These technologies aren’t as similar as they initially seem.
They address different portions of the application stack and are actually complementary.
Gunicorn is for scaling web request concurrency, while celery should be thought of as a worker queue. We’ll get to kubernetes soon.
Gunicorn
Web request concurrency is primarily limited by network I/O or “I/O bound”. These types of tasks can be scaled using cooperative scheduling provided by threads. If you find request concurrency is limiting your application, increasing gunicorn worker threads may well be the place to start.
Celery
Heavy lifting tasks e.g. compress an image, run some ML algo, are “CPU bound” tasks. They can’t benefit from threading as much as more CPUs. These tasks should be offloaded and parallelized by celery workers.
Kubernetes
Where Kubernetes comes in handy is by providing out-of-the-box horizontal scalability and fault tolerance.

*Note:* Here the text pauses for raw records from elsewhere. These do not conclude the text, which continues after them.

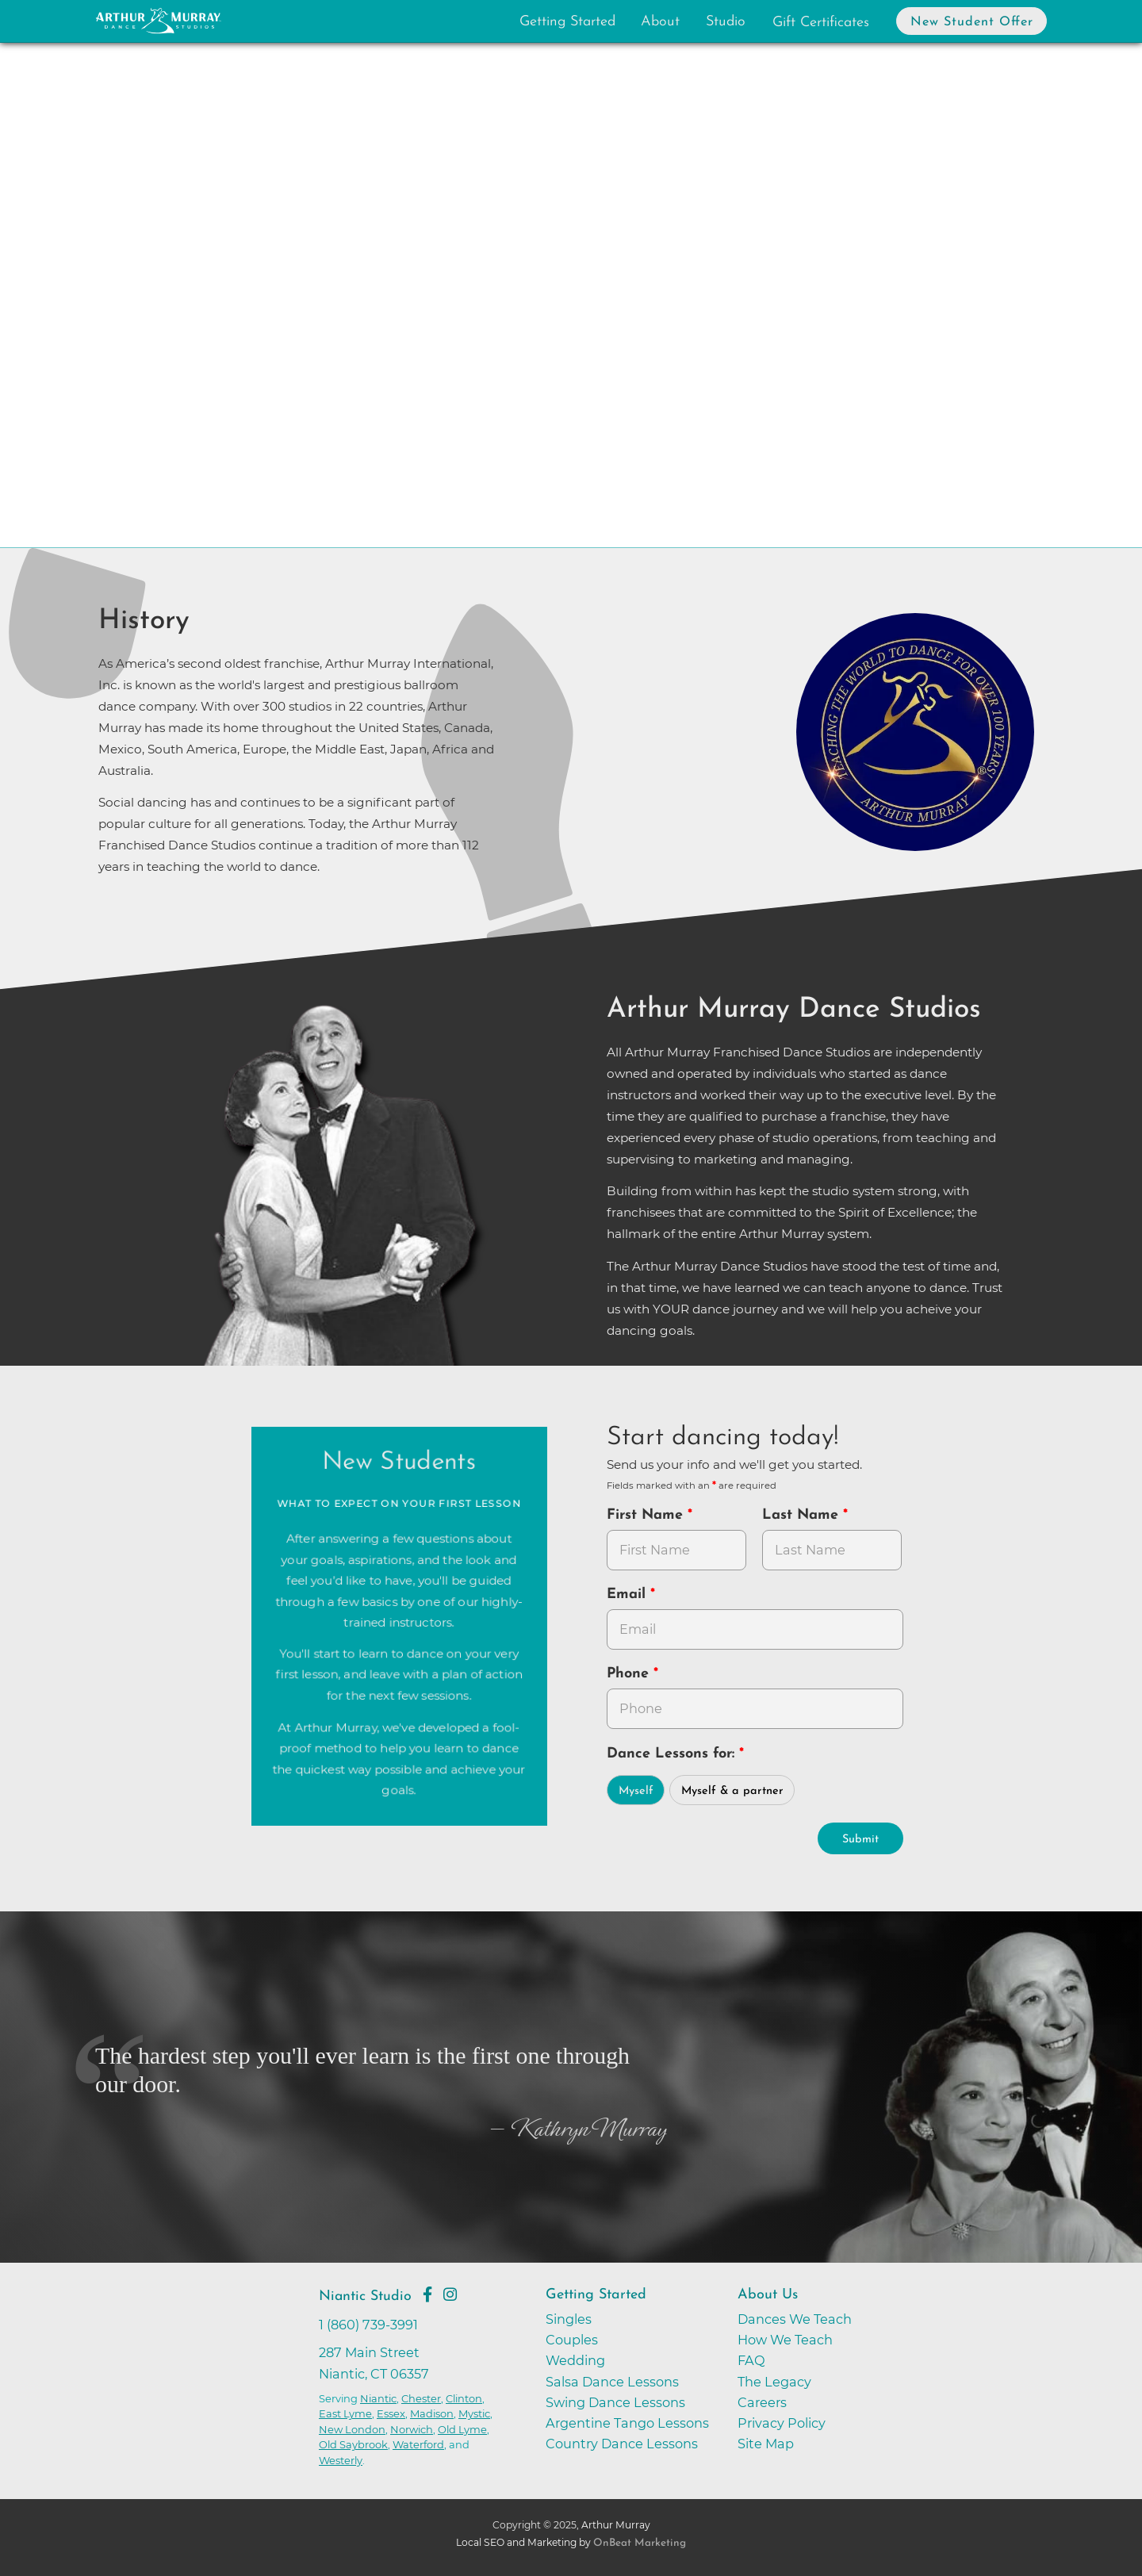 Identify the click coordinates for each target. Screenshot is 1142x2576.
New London (352, 2429)
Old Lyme (462, 2429)
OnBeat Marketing (639, 2543)
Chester (421, 2398)
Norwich (411, 2429)
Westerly (340, 2460)
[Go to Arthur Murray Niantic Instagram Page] (450, 2294)
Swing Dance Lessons (615, 2402)
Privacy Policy (782, 2423)
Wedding (575, 2360)
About (660, 21)
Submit (860, 1840)
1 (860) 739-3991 (368, 2325)
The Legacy (774, 2382)
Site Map (766, 2443)
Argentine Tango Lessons (627, 2423)
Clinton (464, 2398)
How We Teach (785, 2340)
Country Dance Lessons (622, 2443)
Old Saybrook (353, 2444)
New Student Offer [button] (971, 22)
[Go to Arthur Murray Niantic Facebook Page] (427, 2294)
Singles (569, 2319)
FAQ (751, 2360)
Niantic (378, 2398)
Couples (572, 2340)
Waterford (418, 2444)
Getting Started (567, 21)
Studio (725, 21)
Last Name (802, 1515)
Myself (636, 1791)
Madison (432, 2413)
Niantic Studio (365, 2296)
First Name (647, 1515)
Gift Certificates (820, 22)
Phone (630, 1673)
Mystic (474, 2413)
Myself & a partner (732, 1791)
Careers (762, 2402)
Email (628, 1594)
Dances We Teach (795, 2319)
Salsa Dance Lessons (612, 2382)
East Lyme (345, 2413)
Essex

Architecturally, I’d use two separate k8s deployments to represent the different scalablity concerns of your application.
One deployment for the Django app and another for the celery workers.

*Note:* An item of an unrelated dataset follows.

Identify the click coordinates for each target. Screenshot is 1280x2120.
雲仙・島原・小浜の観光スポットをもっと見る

This allows you to independently scale request throughput vs. processing power.
I run celery workers pinned to a single core per container (-c 1) this vastly simplifies debugging and adheres to Docker’s “one process per container” mantra. It also gives you the added benefit of predictability, as you can scale the processing power on a per-core basis by incrementing the replica count.
Scaling the Django app deployment is where you’ll need to DYOR to find the best settings for your particular application.
Again stick to using --workers 1 so there is a single process per container but you should experiment with --threads to find the best solution. Again leave horizontal scaling to Kubernetes by simply changing the replica count.
HTH
It’s definitely something I had to wrap my head around when working on similar projects.